**Problem**
What is needed is an exact retyping of the records below, from the first line through the line that contains "fibrosis perivenular y portal.".
** Supplied records follows **
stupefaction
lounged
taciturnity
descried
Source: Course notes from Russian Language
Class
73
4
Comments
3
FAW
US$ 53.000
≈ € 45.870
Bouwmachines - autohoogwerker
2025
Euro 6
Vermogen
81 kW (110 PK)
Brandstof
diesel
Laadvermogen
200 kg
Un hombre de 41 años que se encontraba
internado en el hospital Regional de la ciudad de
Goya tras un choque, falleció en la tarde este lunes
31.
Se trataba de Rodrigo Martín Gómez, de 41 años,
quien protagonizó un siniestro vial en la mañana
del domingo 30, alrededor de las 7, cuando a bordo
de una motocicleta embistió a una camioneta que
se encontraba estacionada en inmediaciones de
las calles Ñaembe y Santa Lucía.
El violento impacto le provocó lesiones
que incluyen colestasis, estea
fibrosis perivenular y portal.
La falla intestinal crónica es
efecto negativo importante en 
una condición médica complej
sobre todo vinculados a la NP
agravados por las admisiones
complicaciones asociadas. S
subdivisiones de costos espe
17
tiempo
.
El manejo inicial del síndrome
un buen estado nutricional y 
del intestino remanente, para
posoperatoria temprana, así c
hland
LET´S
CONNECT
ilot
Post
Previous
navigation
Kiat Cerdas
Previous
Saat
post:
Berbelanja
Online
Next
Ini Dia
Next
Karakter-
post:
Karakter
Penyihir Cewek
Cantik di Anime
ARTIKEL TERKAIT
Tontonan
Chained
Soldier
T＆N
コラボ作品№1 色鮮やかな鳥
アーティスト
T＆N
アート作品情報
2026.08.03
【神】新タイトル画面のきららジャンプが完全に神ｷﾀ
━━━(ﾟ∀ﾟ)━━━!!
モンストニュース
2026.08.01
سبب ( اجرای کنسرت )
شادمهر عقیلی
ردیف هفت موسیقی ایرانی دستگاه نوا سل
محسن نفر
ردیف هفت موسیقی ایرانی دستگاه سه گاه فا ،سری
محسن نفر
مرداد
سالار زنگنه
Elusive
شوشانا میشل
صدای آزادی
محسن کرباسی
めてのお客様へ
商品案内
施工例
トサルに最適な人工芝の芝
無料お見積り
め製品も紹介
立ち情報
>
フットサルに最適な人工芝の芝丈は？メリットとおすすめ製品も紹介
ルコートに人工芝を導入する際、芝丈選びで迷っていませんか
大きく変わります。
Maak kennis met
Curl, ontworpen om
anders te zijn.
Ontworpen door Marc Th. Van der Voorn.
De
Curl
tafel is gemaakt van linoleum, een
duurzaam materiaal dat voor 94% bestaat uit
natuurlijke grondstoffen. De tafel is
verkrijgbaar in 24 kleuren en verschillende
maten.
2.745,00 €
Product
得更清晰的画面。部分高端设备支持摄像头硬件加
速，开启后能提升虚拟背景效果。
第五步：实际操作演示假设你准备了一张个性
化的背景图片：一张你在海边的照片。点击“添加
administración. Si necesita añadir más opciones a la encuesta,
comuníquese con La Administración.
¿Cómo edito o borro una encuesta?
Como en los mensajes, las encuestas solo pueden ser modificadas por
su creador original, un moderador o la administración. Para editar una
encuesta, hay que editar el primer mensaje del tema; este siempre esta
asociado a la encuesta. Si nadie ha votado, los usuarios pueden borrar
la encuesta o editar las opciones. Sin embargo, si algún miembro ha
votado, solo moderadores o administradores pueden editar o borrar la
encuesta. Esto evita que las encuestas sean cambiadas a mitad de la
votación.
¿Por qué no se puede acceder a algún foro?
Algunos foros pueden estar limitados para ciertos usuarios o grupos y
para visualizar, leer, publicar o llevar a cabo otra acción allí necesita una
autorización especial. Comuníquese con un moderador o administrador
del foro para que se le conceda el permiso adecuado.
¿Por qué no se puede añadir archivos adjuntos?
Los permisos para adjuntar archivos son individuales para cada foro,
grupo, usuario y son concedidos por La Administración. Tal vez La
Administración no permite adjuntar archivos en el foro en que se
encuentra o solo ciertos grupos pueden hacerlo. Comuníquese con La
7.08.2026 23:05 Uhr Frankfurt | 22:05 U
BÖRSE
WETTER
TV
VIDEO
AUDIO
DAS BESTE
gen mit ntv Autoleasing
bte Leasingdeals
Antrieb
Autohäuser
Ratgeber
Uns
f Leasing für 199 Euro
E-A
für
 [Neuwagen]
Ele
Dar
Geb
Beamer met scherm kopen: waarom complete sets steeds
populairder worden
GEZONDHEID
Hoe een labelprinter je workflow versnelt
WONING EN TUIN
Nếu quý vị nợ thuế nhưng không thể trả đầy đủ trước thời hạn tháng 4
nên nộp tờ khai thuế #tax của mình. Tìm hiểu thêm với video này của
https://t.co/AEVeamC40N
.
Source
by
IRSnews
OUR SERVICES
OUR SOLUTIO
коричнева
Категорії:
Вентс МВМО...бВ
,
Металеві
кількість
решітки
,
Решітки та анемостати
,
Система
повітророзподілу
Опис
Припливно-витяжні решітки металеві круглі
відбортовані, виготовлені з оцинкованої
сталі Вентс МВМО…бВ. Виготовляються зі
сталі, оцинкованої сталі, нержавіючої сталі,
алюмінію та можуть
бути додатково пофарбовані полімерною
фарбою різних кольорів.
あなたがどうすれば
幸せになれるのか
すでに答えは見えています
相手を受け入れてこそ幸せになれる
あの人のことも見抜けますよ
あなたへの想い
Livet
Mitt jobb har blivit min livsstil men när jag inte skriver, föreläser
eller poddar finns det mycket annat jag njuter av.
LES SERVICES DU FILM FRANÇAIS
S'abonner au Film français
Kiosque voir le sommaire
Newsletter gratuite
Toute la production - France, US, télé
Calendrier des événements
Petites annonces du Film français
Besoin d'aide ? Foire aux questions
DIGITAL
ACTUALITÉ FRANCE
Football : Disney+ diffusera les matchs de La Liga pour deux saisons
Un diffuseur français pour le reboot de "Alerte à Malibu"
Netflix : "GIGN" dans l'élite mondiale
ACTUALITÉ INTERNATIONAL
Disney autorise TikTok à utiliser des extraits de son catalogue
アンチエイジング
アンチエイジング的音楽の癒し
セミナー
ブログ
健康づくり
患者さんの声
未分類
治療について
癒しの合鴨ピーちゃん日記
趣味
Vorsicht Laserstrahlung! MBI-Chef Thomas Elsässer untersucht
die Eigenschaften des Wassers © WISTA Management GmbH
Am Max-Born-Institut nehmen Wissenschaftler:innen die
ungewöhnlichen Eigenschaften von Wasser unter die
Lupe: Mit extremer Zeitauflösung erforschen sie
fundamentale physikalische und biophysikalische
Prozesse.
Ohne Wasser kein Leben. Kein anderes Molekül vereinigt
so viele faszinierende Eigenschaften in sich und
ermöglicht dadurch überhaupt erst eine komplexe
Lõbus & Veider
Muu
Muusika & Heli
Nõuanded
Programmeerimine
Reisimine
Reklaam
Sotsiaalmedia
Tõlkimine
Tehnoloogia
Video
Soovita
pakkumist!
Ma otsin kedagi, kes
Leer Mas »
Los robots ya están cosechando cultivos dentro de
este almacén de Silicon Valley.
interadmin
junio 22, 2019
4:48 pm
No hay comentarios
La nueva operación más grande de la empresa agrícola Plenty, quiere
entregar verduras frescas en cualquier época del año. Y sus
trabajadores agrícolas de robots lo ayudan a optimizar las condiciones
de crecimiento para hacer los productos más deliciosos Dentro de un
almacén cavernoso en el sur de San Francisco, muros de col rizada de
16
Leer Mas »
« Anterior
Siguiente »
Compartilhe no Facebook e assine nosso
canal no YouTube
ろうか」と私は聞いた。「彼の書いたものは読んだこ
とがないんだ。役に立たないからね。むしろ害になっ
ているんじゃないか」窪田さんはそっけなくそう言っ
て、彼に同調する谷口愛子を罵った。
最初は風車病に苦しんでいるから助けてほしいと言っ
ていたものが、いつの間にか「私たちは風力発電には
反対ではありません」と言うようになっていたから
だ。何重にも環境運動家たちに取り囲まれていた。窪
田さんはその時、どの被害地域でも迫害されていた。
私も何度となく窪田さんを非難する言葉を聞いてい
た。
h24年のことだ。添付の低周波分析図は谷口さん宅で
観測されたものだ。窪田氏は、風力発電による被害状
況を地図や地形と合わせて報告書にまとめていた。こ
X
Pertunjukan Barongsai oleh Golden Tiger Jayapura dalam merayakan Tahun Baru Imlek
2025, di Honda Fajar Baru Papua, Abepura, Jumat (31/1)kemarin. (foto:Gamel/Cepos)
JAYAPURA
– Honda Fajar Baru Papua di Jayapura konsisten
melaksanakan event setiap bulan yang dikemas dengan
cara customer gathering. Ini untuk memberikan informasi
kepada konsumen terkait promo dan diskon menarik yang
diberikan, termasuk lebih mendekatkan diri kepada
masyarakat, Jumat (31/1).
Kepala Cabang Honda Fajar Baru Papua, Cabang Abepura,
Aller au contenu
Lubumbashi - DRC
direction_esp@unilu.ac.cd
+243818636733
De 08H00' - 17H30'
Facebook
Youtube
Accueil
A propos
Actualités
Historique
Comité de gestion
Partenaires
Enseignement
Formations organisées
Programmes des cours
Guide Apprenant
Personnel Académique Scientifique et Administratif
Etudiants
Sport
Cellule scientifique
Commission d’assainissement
** End of Supplied records **
**Your solution**
stupefaction
lounged
taciturnity
descried
Source: Course notes from Russian Language
Class
73
4
Comments
3
FAW
US$ 53.000
≈ € 45.870
Bouwmachines - autohoogwerker
2025
Euro 6
Vermogen
81 kW (110 PK)
Brandstof
diesel
Laadvermogen
200 kg
Un hombre de 41 años que se encontraba
internado en el hospital Regional de la ciudad de
Goya tras un choque, falleció en la tarde este lunes
31.
Se trataba de Rodrigo Martín Gómez, de 41 años,
quien protagonizó un siniestro vial en la mañana
del domingo 30, alrededor de las 7, cuando a bordo
de una motocicleta embistió a una camioneta que
se encontraba estacionada en inmediaciones de
las calles Ñaembe y Santa Lucía.
El violento impacto le provocó lesiones
que incluyen colestasis, estea
fibrosis perivenular y portal.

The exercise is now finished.